• [PROMPT] Within the entries below, find each line containing the word "Card" and copy it.

• [INPUT]
-------------------------

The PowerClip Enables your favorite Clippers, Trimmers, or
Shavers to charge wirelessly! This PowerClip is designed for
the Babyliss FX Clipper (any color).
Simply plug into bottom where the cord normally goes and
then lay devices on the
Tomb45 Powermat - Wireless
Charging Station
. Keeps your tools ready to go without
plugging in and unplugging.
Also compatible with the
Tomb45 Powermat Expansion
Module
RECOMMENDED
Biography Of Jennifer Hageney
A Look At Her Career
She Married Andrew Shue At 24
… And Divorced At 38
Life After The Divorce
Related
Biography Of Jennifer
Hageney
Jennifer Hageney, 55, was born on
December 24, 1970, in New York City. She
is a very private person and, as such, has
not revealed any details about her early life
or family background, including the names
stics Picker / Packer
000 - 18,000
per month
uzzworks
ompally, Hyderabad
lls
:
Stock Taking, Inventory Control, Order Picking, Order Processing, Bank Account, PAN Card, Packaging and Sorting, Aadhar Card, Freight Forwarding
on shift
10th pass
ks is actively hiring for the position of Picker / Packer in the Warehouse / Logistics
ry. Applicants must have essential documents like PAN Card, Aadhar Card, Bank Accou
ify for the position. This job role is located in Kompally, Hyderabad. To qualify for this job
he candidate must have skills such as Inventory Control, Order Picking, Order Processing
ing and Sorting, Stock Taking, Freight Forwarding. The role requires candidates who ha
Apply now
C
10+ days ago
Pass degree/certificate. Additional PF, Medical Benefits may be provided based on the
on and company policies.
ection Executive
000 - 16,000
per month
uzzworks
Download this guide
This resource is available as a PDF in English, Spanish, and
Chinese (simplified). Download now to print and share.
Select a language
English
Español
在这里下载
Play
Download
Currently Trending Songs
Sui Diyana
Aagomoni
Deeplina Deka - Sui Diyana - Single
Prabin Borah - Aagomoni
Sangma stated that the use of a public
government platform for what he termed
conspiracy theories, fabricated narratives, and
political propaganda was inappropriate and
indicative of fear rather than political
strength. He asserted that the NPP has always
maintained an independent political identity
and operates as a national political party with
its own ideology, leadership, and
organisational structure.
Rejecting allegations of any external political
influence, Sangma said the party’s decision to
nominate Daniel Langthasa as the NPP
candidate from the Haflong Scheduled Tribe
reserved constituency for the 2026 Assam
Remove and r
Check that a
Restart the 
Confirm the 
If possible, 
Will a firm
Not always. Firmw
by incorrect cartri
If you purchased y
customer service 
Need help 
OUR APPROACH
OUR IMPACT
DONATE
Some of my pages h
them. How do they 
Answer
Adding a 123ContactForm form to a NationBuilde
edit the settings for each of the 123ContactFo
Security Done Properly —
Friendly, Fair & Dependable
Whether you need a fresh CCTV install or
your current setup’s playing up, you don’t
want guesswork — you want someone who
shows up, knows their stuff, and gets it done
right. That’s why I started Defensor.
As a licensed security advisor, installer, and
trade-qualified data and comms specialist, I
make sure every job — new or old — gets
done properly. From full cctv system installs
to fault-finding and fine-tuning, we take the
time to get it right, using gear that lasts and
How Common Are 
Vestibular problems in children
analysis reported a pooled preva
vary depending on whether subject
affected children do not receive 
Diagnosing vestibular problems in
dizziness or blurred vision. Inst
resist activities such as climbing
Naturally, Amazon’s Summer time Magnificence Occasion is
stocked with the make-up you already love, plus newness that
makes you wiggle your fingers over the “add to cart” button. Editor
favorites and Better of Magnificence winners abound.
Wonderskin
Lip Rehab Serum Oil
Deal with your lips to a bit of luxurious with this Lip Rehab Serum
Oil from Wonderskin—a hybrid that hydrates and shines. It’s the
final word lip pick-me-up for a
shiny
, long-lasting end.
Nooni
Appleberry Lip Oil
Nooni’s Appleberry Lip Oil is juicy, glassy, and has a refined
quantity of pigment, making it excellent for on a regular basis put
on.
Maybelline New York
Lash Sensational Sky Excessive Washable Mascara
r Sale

-------------------------

• [RESPONSE]
Stock Taking, Inventory Control, Order Picking, Order Processing, Bank Account, PAN Card, Packaging and Sorting, Aadhar Card, Freight Forwarding
ry. Applicants must have essential documents like PAN Card, Aadhar Card, Bank Accou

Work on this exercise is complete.